Herkesin kabulü benzer: “Dünya zor bir dönemden geçiyor.” Herkesi düşündüren sorunlar benzer: “Pandemi, siyasi gerilim, mülteciler, iklim değişikli ve gelir adaletsizliği…” Herkesin sorumluluğu benzer: “Ülkemizin sorunlarına çözüm üretmek için gönüllülük esasıyla bir araya gelmek!” Çünkü hiçbir şeyin bu sistemde ayakta kalamayacağı bir döneme şahit oluyoruz.

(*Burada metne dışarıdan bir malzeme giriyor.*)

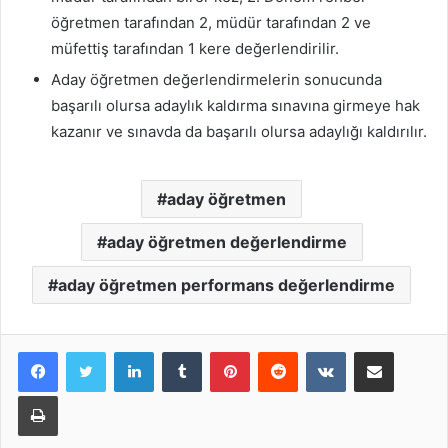
öğretmen tarafından 2, müdür tarafından 2 ve
müfettiş tarafından 1 kere değerlendirilir.
Aday öğretmen değerlendirmelerin sonucunda
başarılı olursa adaylık kaldırma sınavına girmeye hak
kazanır ve sınavda da başarılı olursa adaylığı kaldırılır.
aday öğretmen
aday öğretmen değerlendirme
aday öğretmen performans değerlendirme
LinkedIn
Tumblr
Pinterest
Reddit
VKontakte
E-Posta ile paylaş
Yazdır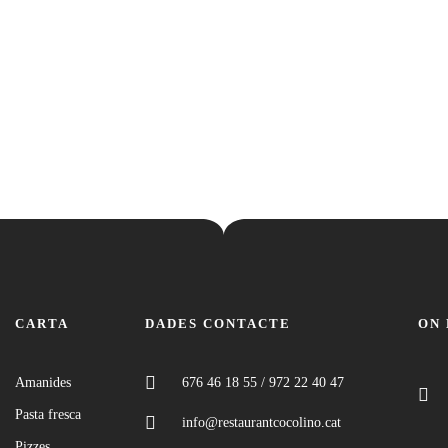
CARTA
DADES CONTACTE
ON
Amanides
676 46 18 55 / 972 22 40 47
Pasta fresca
info@restaurantcocolino.cat
Pizzes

İnsanımız başta ekonomik gidişat olmak üzere hemen her alanda ortak kaygı yaşıyor ve bunu kimseye iletememenin sancısını çekiyor. Herkes biliyor ki; “kur istikrarı ekonomideki mal ve hizmet alışverişlerini mümkün kılan fiyat oluşumunun temel öğesidir. Kurlardaki istikrarsızlıkla üretim, iç piyasadaki alışveriş ve dış ticaret durma noktasına gelmiş, mali işlemler beklemeye geçmiştir.” Ekonomideki bu aksamalar, istihdam ve yatırımları olumsuz etkilemekte ve gelir dağılımını bozarak sosyal tufana sebep olmaktadır.
Ülkemizin yaşadığı bu olumsuz ortamı besleyen şeyler, “serbest piyasanın piyasaya müdahale, maliye politikasının politika maliyesi” olarak algılanmasıdır. Halbuki ülkemizin, “piyasa dinamikleri dışında, geçmişte denenen ve başarısız sonuçlar alınan yöntemler” ile kaybedecek zamanı yoktur. Yaşanan zaman kaybı yüzünden “bütçe açığı açık bütçesine, görev zararı zarar görevine” dönüşmüştür. Gelinen noktada “ekonomi biliminin gerekliliklerine uygun piyasa yönetimi anlayışının benimsenmesi” gerekiyor.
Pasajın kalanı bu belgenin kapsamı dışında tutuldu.